To activate TLR3, they infected these cells with fake RNA
mimicking genetic material common to
many viruses and measured how many cells died. Fifty
percent fewer cells with the variant version of
TLR3 died compared to cells containing the normal version,
leading the researchers to conclude that
the variant version of TLR3 must be less active and
therefore kills fewer cells.
Finally, to be sure that differences in TLR3 activity
cause similar differences in cell death in
whole eyes (and not just isolated eye cells), they teamed
up with the team of Jayakrishna Ambati, a
professor of physiology, ophthalmology and visual sciences
at the University of Kentucky, and injected
RNA into mice, one set of which was genetically engineered
to have no TLR3. Two weeks later,
researchers examined the mice's eyes and found that those
with TLR3 exhibited 61 percent more
dead eye cells than mice without TLR3, further indicating
that TLR3 activity triggers cells to die, a
process that in turn can lead to geographic atrophy.
"You and me, we have a good 20 [percent] to 30 percent
chance of getting macular
degeneration," Katsanis said. "So when the time comes for
us to start thinking about intervention, we
might want to get genotyped first and then decide what kind
of therapeutic paradigm might be most
appropriate for us."
The researchers say they envision a day when vaccines
might protect us from the viruses that
trigger the pathways that are inappropriately activated or
repressed in models of macular
degeneration. "If we can figure out which viruses might be
acting as triggers, we might be able to find
a way to combat them," Zhang said. "This would be a far
more effective therapy, in my view, than
trying to design a gene therapy approach."
The TLR3 discovery bolsters a growing body of research
that illustrates how genetic
information stratifies individuals for responses to
particular therapies.
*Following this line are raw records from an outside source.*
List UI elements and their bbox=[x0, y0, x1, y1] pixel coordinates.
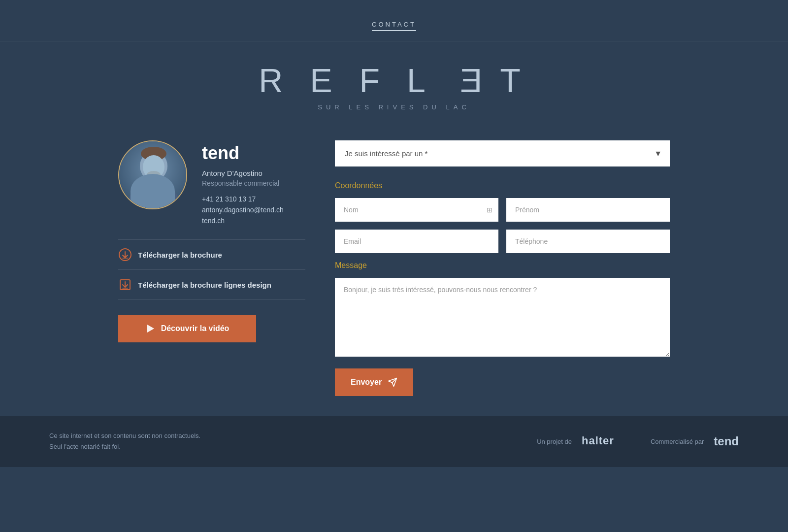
svg-marker-15 bbox=[147, 325, 154, 332]
message-textarea[interactable] bbox=[335, 278, 670, 357]
coordonnees-section: Coordonnées ⊞ bbox=[335, 181, 670, 253]
interest-select-wrapper: Je suis intéressé par un * ▼ bbox=[335, 140, 670, 166]
main-content: tend Antony D'Agostino Responsable comme… bbox=[98, 140, 690, 396]
footer-disclaimer: Ce site internet et son contenu sont non… bbox=[49, 431, 200, 452]
footer-tend-logo: tend bbox=[714, 434, 739, 448]
nom-input[interactable] bbox=[335, 198, 498, 222]
avatar-image bbox=[119, 141, 186, 208]
telephone-input[interactable] bbox=[506, 230, 670, 253]
download-icon-2 bbox=[118, 278, 132, 292]
download-brochure-label: Télécharger la brochure bbox=[138, 251, 222, 259]
svg-text:halter: halter bbox=[582, 434, 614, 447]
send-button-label: Envoyer bbox=[351, 378, 382, 387]
coordonnees-title: Coordonnées bbox=[335, 181, 670, 190]
play-icon bbox=[145, 324, 155, 333]
svg-point-4 bbox=[145, 185, 163, 204]
email-input[interactable] bbox=[335, 230, 498, 253]
agent-name: Antony D'Agostino bbox=[202, 169, 284, 177]
telephone-field bbox=[506, 230, 670, 253]
contact-card-icon: ⊞ bbox=[487, 206, 492, 214]
page-header: CONTACT bbox=[0, 0, 788, 41]
footer: Ce site internet et son contenu sont non… bbox=[0, 416, 788, 467]
contact-label: CONTACT bbox=[372, 21, 416, 31]
tend-logo: tend bbox=[202, 144, 284, 162]
halter-logo-svg: halter bbox=[582, 432, 631, 447]
footer-halter-logo: halter bbox=[582, 432, 631, 450]
svg-rect-2 bbox=[149, 178, 159, 186]
svg-point-7 bbox=[143, 155, 164, 179]
contact-row bbox=[335, 230, 670, 253]
agent-info: tend Antony D'Agostino Responsable comme… bbox=[202, 144, 284, 225]
prenom-field bbox=[506, 198, 670, 222]
video-button[interactable]: Découvrir la vidéo bbox=[118, 315, 256, 342]
right-panel: Je suis intéressé par un * ▼ Coordonnées… bbox=[335, 140, 670, 396]
disclaimer-line-1: Ce site internet et son contenu sont non… bbox=[49, 431, 200, 441]
agent-email: antony.dagostino@tend.ch bbox=[202, 206, 284, 214]
svg-point-8 bbox=[147, 171, 161, 179]
logo-title: R E F L E T bbox=[0, 61, 788, 100]
agent-section: tend Antony D'Agostino Responsable comme… bbox=[118, 140, 305, 225]
agent-contacts: +41 21 310 13 17 antony.dagostino@tend.c… bbox=[202, 195, 284, 225]
email-field bbox=[335, 230, 498, 253]
footer-commercial-label: Commercialisé par bbox=[651, 438, 704, 445]
message-section: Message bbox=[335, 261, 670, 359]
agent-phone: +41 21 310 13 17 bbox=[202, 195, 284, 203]
person-silhouette bbox=[119, 141, 186, 208]
footer-right: Un projet de halter Commercialisé par te… bbox=[537, 432, 739, 450]
logo-section: R E F L E T SUR LES RIVES DU LAC bbox=[0, 41, 788, 121]
name-row: ⊞ bbox=[335, 198, 670, 222]
agent-website: tend.ch bbox=[202, 217, 284, 225]
send-button[interactable]: Envoyer bbox=[335, 368, 413, 396]
interest-select[interactable]: Je suis intéressé par un * bbox=[335, 140, 670, 166]
svg-point-3 bbox=[129, 183, 178, 208]
download-design-link[interactable]: Télécharger la brochure lignes design bbox=[118, 269, 305, 300]
logo-reversed-e: E bbox=[451, 61, 482, 100]
video-button-label: Découvrir la vidéo bbox=[161, 324, 230, 333]
nom-field: ⊞ bbox=[335, 198, 498, 222]
avatar bbox=[118, 140, 187, 209]
left-panel: tend Antony D'Agostino Responsable comme… bbox=[118, 140, 305, 396]
agent-role: Responsable commercial bbox=[202, 179, 284, 187]
message-title: Message bbox=[335, 261, 670, 270]
prenom-input[interactable] bbox=[506, 198, 670, 222]
send-icon bbox=[388, 377, 397, 387]
logo-subtitle: SUR LES RIVES DU LAC bbox=[0, 103, 788, 111]
download-brochure-link[interactable]: Télécharger la brochure bbox=[118, 239, 305, 269]
download-design-label: Télécharger la brochure lignes design bbox=[138, 281, 271, 289]
footer-project-label: Un projet de bbox=[537, 438, 572, 445]
svg-marker-5 bbox=[149, 185, 159, 205]
download-icon-1 bbox=[118, 248, 132, 262]
disclaimer-line-2: Seul l'acte notarié fait foi. bbox=[49, 441, 200, 452]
It is the first involving the
retina.
The research was funded by the National Institutes of
Health, Foundation Fighting Blindness,
Macula Vision Research Foundation, Veterans Affairs Merit
Award, Ruth and Milton Steinbach Fund,
Research to Prevent Blindness, Burroughs Wellcome Fund,
Clinical Scientist Award in Translational
Research and American Health Assistance Foundation.
Other participating researchers are from Johns
Hopkins; UC San Diego; Sichuan Academy of
Medical Sciences and Sichuan Provincial People's Hospital,
Chengdu, China; University of Utah School
of Medicine; Oregon Health & Science University; University
of Kentucky; Greater Baltimore Medical
Center; Keck School of Medicine of the University of
Southern California; and Rockefeller University.